Is immigration a net positive or negative for societies? It’s one of the key questions that underpins the debate over immigration levels, whether asked directly or tacitly underlying the conversation. And what policy levers exist to ensure that immigration is leveraged to bring the greatest benefits possible and blunt any downsides? In this conversation, Migration Policy Institute Senior Fellow and former President Michael Fix takes on the big questions with Senior Policy Analyst Julia Gelatt, examining the fiscal impacts of immigration, the importance of immigrant integration, how a greater focus on credential recognition could allow immigrants to more fully utilize the academic and professional skills they bring with them, and much more.
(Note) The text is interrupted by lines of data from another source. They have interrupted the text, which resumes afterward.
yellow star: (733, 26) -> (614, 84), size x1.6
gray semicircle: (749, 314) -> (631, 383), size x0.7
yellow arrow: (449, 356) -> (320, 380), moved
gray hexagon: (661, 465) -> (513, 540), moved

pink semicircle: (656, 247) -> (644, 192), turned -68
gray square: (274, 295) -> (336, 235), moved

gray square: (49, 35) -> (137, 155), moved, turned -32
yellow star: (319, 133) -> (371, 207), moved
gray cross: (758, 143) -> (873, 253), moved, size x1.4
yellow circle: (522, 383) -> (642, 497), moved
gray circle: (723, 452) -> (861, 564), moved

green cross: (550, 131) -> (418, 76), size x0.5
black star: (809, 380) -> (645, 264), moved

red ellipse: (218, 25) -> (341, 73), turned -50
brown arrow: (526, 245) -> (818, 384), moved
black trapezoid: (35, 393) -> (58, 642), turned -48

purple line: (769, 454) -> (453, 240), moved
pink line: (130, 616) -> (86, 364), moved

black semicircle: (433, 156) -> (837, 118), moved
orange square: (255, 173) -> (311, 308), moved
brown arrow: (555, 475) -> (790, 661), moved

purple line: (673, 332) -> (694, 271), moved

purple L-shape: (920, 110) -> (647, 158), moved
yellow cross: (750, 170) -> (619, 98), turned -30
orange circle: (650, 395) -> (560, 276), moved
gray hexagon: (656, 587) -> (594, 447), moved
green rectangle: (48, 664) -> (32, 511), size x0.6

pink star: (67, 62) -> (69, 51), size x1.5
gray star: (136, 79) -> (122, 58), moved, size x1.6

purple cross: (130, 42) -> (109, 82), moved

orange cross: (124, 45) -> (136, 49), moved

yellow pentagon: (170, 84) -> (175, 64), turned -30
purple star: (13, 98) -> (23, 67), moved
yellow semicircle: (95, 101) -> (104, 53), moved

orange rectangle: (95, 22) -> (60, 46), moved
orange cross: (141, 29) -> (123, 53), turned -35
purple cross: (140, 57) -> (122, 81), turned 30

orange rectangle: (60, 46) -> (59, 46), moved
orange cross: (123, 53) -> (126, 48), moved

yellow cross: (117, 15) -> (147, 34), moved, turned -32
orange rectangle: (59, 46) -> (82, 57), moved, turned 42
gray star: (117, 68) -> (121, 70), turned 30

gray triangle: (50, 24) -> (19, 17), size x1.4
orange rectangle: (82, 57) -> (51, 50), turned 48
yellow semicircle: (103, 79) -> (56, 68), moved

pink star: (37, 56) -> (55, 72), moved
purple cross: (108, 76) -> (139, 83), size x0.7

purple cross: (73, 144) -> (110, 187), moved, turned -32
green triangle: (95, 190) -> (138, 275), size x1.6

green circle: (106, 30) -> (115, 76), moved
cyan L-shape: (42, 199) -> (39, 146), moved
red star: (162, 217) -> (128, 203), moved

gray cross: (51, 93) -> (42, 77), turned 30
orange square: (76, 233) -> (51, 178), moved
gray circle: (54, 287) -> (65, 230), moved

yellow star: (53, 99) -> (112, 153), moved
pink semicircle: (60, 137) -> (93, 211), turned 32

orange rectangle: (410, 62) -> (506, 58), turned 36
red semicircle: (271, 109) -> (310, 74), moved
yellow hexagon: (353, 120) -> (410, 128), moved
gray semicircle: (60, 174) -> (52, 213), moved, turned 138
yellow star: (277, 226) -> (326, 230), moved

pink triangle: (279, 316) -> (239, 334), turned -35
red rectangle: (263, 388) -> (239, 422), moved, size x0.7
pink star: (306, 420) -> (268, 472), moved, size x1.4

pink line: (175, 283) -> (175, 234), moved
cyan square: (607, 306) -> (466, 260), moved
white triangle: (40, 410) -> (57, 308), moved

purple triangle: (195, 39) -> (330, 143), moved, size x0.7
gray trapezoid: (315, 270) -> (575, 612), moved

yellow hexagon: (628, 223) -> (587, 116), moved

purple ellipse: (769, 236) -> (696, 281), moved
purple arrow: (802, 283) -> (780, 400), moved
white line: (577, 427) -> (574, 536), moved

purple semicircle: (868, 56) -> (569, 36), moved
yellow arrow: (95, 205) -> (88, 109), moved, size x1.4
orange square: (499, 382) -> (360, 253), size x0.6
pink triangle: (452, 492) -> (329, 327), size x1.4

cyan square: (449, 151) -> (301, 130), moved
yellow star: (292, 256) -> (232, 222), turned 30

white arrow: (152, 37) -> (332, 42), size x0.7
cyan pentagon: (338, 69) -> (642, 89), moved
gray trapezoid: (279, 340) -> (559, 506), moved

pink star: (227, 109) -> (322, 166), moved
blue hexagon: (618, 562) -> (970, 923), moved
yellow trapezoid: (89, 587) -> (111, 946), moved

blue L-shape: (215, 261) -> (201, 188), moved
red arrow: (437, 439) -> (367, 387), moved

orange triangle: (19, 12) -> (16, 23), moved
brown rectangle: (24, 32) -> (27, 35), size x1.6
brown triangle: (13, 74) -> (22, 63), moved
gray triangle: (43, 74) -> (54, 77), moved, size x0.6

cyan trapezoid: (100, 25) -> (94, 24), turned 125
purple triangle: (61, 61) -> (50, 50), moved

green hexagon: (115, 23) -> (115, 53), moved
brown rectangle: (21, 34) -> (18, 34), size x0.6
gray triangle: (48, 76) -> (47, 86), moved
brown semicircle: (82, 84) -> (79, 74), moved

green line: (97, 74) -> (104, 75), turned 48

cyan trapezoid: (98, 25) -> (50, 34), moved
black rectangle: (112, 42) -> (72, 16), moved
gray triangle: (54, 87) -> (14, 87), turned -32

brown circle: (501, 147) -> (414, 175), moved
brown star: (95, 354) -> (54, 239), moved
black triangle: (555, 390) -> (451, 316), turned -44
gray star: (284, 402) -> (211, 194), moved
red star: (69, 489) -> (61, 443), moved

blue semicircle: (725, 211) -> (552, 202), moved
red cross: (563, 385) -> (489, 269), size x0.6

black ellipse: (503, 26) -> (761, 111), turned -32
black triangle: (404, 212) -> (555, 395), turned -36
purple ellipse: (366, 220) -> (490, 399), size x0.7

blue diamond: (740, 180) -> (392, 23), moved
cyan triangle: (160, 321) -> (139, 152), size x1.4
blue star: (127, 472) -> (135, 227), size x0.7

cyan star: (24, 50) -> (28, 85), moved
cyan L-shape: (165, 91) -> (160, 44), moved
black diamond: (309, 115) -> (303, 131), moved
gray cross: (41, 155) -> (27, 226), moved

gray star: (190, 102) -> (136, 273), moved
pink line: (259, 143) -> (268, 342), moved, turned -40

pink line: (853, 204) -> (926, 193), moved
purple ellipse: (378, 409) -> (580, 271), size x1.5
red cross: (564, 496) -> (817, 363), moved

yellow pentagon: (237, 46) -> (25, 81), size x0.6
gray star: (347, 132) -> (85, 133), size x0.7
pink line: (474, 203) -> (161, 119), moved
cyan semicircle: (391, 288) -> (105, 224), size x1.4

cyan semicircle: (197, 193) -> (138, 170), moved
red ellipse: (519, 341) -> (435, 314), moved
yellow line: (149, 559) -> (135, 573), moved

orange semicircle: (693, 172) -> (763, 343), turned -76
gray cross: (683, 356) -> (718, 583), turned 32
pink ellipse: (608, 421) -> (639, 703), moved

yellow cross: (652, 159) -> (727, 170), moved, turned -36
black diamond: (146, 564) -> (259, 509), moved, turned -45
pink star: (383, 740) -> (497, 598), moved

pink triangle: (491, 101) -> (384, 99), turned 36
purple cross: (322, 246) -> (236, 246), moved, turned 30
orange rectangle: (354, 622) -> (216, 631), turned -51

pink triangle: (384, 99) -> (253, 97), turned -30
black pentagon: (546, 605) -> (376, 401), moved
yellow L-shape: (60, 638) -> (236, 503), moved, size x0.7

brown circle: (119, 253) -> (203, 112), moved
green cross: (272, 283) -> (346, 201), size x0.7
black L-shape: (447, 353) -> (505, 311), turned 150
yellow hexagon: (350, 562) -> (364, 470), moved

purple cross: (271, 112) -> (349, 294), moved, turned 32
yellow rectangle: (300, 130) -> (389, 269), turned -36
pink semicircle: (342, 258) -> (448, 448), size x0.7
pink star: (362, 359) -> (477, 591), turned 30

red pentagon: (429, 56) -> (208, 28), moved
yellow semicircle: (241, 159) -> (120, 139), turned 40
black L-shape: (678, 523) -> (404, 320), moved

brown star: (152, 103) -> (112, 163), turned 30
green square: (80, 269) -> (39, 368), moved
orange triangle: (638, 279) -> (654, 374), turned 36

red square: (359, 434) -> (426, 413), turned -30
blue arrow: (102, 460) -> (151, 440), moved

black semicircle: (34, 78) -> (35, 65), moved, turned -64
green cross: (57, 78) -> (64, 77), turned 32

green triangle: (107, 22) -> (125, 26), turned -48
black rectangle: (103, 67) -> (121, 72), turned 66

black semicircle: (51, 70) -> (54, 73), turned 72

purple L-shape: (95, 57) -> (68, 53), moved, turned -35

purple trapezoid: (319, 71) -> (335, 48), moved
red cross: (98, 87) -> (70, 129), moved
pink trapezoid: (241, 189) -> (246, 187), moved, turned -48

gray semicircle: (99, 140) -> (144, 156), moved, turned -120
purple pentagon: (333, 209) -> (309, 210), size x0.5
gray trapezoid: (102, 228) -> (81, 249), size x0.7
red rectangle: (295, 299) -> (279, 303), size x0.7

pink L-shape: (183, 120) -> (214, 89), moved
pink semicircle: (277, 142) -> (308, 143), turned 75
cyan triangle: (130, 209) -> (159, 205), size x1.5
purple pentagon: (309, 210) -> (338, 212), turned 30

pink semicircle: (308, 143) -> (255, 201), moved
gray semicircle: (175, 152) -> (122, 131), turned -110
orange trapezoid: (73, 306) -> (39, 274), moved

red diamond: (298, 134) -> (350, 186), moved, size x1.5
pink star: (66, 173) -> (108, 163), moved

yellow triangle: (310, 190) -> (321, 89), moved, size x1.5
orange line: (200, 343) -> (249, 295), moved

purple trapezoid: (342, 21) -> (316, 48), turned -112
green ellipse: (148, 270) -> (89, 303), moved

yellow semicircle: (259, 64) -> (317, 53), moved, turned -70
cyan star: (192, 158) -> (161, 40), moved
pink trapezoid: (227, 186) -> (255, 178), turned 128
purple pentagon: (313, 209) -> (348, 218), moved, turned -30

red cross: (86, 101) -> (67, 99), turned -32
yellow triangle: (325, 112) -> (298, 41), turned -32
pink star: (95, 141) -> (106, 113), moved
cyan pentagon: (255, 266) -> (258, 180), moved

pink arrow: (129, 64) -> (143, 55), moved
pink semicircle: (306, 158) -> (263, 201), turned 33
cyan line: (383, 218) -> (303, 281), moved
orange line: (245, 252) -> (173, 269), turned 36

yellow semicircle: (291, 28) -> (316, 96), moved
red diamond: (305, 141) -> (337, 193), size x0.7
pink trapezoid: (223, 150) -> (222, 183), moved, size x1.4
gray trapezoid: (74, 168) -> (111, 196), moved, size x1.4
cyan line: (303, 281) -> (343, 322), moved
With migration a dynamic phenomenon in the Americas—with significant Central American flows to the U.S. border, and much smaller but growing numbers of South Americans and others traveling north—the U.S. government increasingly is realizing that migration management cannot occur only at the U.S.-Mexico border and must include cooperation with Mexico, Central America, and other countries in the hemisphere such as Canada, Costa Rica, and Panama. This recognition of migration as a regional system requires a new set of policies and ways of engagement with countries across the Americas, as Migration Policy Institute (MPI) President Andrew Selee discusses with colleague Andrea Tanco. The conversation also turns to the evolution of the immigration debate over the past two decades and the challenges and opportunities ahead.